### Source material

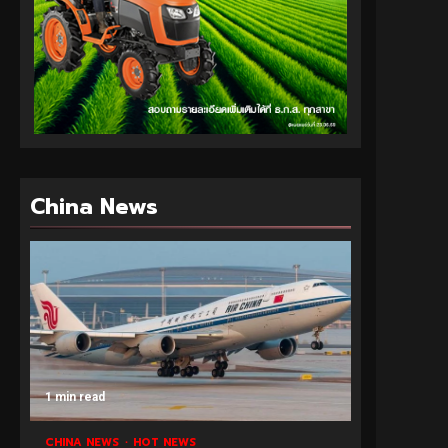
China News
1 min read
CHINA NEWS
HOT NEWS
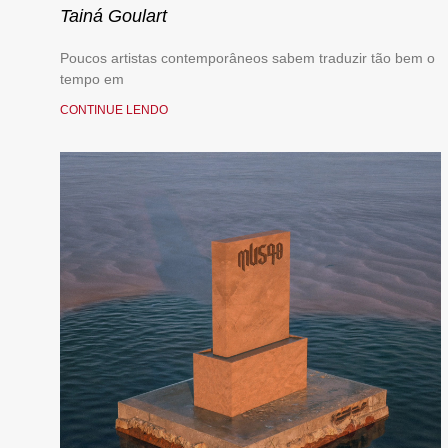
Tainá Goulart
Poucos artistas contemporâneos sabem traduzir tão bem o
tempo em
CONTINUE LENDO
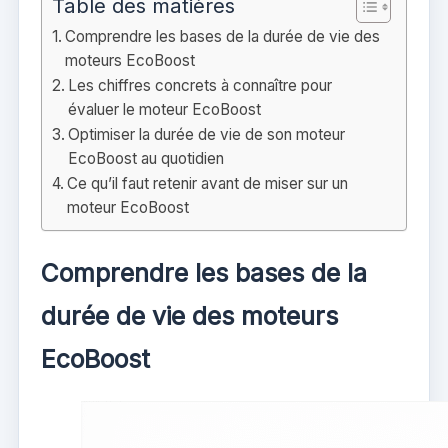
Table des matières
Comprendre les bases de la durée de vie des
moteurs EcoBoost
Les chiffres concrets à connaître pour
évaluer le moteur EcoBoost
Optimiser la durée de vie de son moteur
EcoBoost au quotidien
Ce qu’il faut retenir avant de miser sur un
moteur EcoBoost
Comprendre les bases de la
durée de vie des moteurs
EcoBoost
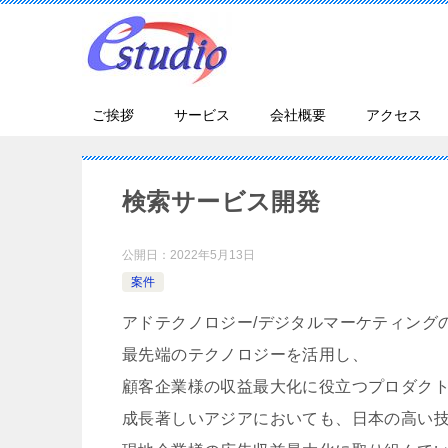
ご挨拶
サービス
会社概要
アクセス
検索サービス開発
公開日：
2022年5月13日
案件
アドテクノロジー/デジタルマーケティング
最先端のテクノロジーを活用し、
顧客企業様の収益最大化に役立つプロダク
成長著しいアジアにおいても、日本の高い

### What to produce
An exact copy of the entries above is required, with the pictures left out.

### Answer space
China News
1 min read
CHINA NEWS
HOT NEWS
Tainá Goulart
Poucos artistas contemporâneos sabem traduzir tão bem o
tempo em
CONTINUE LENDO
Table des matières
Comprendre les bases de la durée de vie des
moteurs EcoBoost
Les chiffres concrets à connaître pour
évaluer le moteur EcoBoost
Optimiser la durée de vie de son moteur
EcoBoost au quotidien
Ce qu’il faut retenir avant de miser sur un
moteur EcoBoost
Comprendre les bases de la
durée de vie des moteurs
EcoBoost
ご挨拶
サービス
会社概要
アクセス
検索サービス開発
公開日：
2022年5月13日
案件
アドテクノロジー/デジタルマーケティング
最先端のテクノロジーを活用し、
顧客企業様の収益最大化に役立つプロダク
成長著しいアジアにおいても、日本の高い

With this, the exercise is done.